* **Directions**: The reply should repeat all of the data word for word, with no pictures.
↓
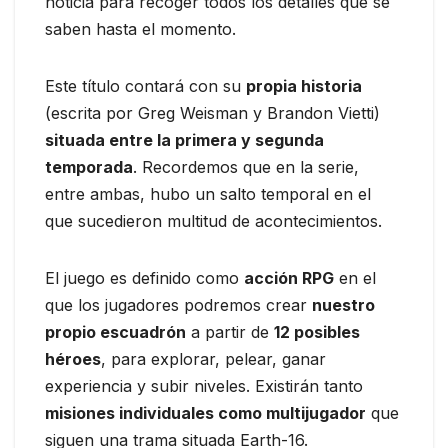
noticia para recoger todos los detalles que se
saben hasta el momento.
Este título contará con su
propia historia
(escrita por Greg Weisman y Brandon Vietti)
situada entre la primera y segunda
temporada
. Recordemos que en la serie,
entre ambas, hubo un salto temporal en el
que sucedieron multitud de acontecimientos.
El juego es definido como
acción RPG
en el
que los jugadores podremos crear
nuestro
propio escuadrón
a partir de
12 posibles
héroes
, para explorar, pelear, ganar
experiencia y subir niveles. Existirán tanto
misiones individuales como multijugador
que
siguen una trama situada Earth-16.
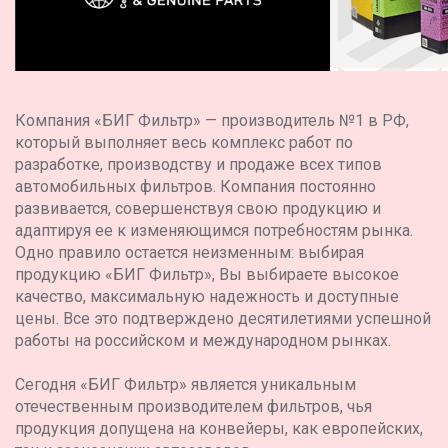
Компания «БИГ Фильтр» — производитель №1 в РФ,
который выполняет весь комплекс работ по
разработке, производству и продаже всех типов
автомобильных фильтров. Компания постоянно
развивается, совершенствуя свою продукцию и
адаптируя ее к изменяющимся потребностям рынка.
Одно правило остается неизменным: выбирая
продукцию «БИГ Фильтр», Вы выбираете высокое
качество, максимальную надежность и доступные
цены. Все это подтверждено десятилетиями успешной
работы на российском и международном рынках.
Сегодня «БИГ Фильтр» является уникальным
отечественным производителем фильтров, чья
продукция допущена на конвейеры, как европейских,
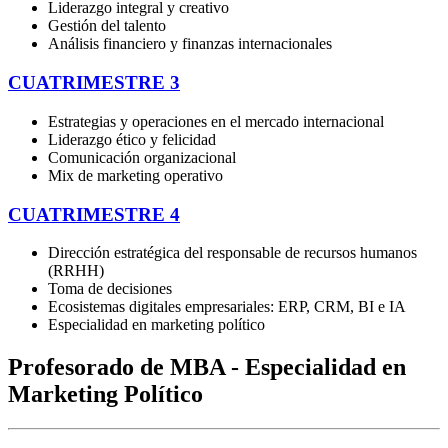
Liderazgo integral
y
creativo
Gestión
del
talento
Análisis
financiero
y
finanzas
internacionales
CUATRIMESTRE 3
Estrategias y operaciones en el mercado internacional
Liderazgo ético y felicidad
Comunicación organizacional
Mix de marketing operativo
CUATRIMESTRE 4
Dirección estratégica del responsable de recursos humanos
(RRHH)
Toma de decisiones
Ecosistemas digitales empresariales: ERP, CRM, BI e IA
Especialidad en marketing político
Profesorado de MBA - Especialidad en
Marketing Político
↑
* **Task answer**:
noticia para recoger todos los detalles que se
saben hasta el momento.
Este título contará con su
propia historia
(escrita por Greg Weisman y Brandon Vietti)
situada entre la primera y segunda
temporada
. Recordemos que en la serie,
entre ambas, hubo un salto temporal en el
que sucedieron multitud de acontecimientos.
El juego es definido como
acción RPG
en el
que los jugadores podremos crear
nuestro
propio escuadrón
a partir de
12 posibles
héroes
, para explorar, pelear, ganar
experiencia y subir niveles. Existirán tanto
misiones individuales como multijugador
que
siguen una trama situada Earth-16.
Компания «БИГ Фильтр» — производитель №1 в РФ,
который выполняет весь комплекс работ по
разработке, производству и продаже всех типов
автомобильных фильтров. Компания постоянно
развивается, совершенствуя свою продукцию и
адаптируя ее к изменяющимся потребностям рынка.
Одно правило остается неизменным: выбирая
продукцию «БИГ Фильтр», Вы выбираете высокое
качество, максимальную надежность и доступные
цены. Все это подтверждено десятилетиями успешной
работы на российском и международном рынках.
Сегодня «БИГ Фильтр» является уникальным
отечественным производителем фильтров, чья
продукция допущена на конвейеры, как европейских,
Liderazgo integral
y
creativo
Gestión
del
talento
Análisis
financiero
y
finanzas
internacionales
CUATRIMESTRE 3
Estrategias y operaciones en el mercado internacional
Liderazgo ético y felicidad
Comunicación organizacional
Mix de marketing operativo
CUATRIMESTRE 4
Dirección estratégica del responsable de recursos humanos
(RRHH)
Toma de decisiones
Ecosistemas digitales empresariales: ERP, CRM, BI e IA
Especialidad en marketing político
Profesorado de MBA - Especialidad en
Marketing Político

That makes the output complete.